Analysis Module
fairlib.src.analysis.load_results
- fairlib.src.analysis.load_results.model_selection_parallel(results_dir, project_dir, model_id, GAP_metric_name, Performance_metric_name, selection_criterion, checkpoint_dir='models', checkpoint_name='checkpoint_epoch', index_column_names=['adv_lambda', 'adv_num_subDiscriminator', 'adv_diverse_lambda'], n_jobs=20, save_path=None, return_all=False, keep_original_metrics=False)
perform model selection over different runs wrt different hyperparameters
- Parameters
results_dir (str) – dir to the saved experimental results
project_dir (str) – experiment type identifier, e.g., final, hypertune, dev. Same as the arguments.
checkpoint_dir (str) – dir to checkpoints, models by default.
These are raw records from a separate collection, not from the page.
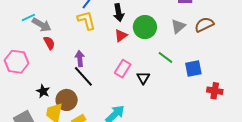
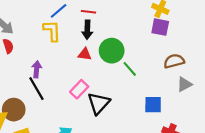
gray triangle: (178, 26) -> (184, 84), moved
red triangle: (121, 36) -> (85, 54), turned 32
green line: (165, 57) -> (130, 69), moved
black triangle: (143, 78) -> (99, 103), size x1.6

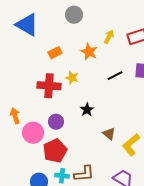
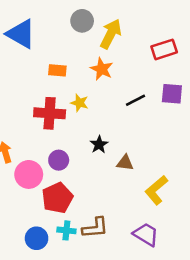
yellow arrow: (109, 37) -> (111, 34), moved, size x1.6
orange rectangle: (55, 53) -> (57, 70), turned 32
brown triangle: (109, 134) -> (125, 163), moved, turned -32

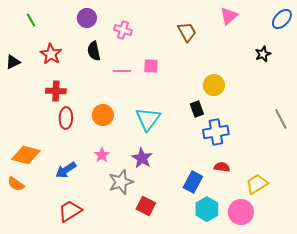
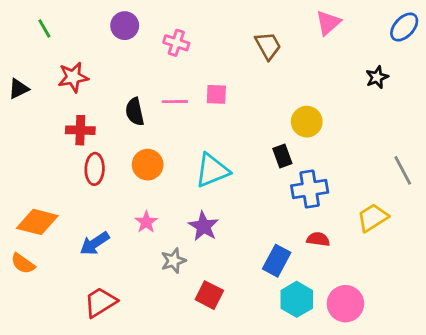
black semicircle: (94, 51) -> (135, 112), moved
red star: (51, 54) -> (73, 77), turned 30
cyan triangle: (148, 119) -> (212, 170), turned 32
gray star: (121, 182) -> (173, 261), size x0.7
yellow trapezoid: (257, 184) -> (373, 218), moved

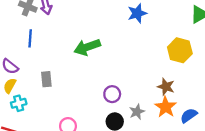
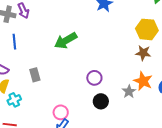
brown star: (166, 87) -> (143, 53), moved
gray star: (137, 112) -> (129, 92), moved

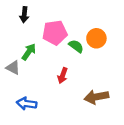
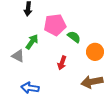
orange circle: (96, 38) -> (95, 52), moved

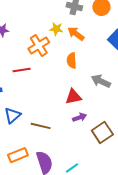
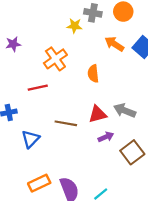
yellow star: (56, 29) -> (74, 26), moved
orange arrow: (76, 34) -> (114, 44), moved
gray arrow: (101, 81) -> (125, 111), moved
brown line: (41, 126) -> (66, 123), moved

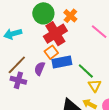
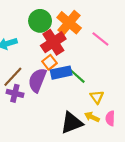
orange cross: (70, 16) -> (69, 23), size x1.6
purple semicircle: (40, 69) -> (37, 80), size x1.6
green line: (86, 71) -> (77, 76), moved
checkpoint_name (str) – checkpoint_epoch{num_epoch}.ptr.gz
model_id (str) – read all experiment start with the same model_id. E.g., “Adv” when tuning hyperparameters for standard adversarial
GAP_metric_name (str) – fairness metric in the log
Performance_metric_name (str) – performance metric name in the log
selection_criterion (str) – {GAP_metric_name | Performance_metric_name | “DTO”}
index_column_names (list) – tuned hyperparameters, [‘adv_lambda’, ‘adv_num_subDiscriminator’, ‘adv_diverse_lambda’] by default.
n_jobs (nonnegative int) – 0 for non-parallel, positive integer refers to the number of parallel processes
- Returns
loaded results
- Return type
pd.DataFrame
fairlib.src.analysis.tables_and_figures
- fairlib.src.analysis.tables_and_figures.final_results_df(results_dict, model_order=None, Fairness_metric_name='fairness', Performance_metric_name='performance', pareto=True, pareto_selection='test', selection_criterion='DTO', return_dev=True, Fairness_threshold=0.0, Performance_threshold=0.0, return_conf=False, save_conf_dir=None, num_trail=None, additional_metrics=[])
Process the results to a single dataset from creating tables and plots.
- Parameters
results_dict (dict) – retrived results dictionary, which is typically the returned dict from function retrive_results
model_order (list, optional) – a list of models that will be considered in the final df. Defaults to None.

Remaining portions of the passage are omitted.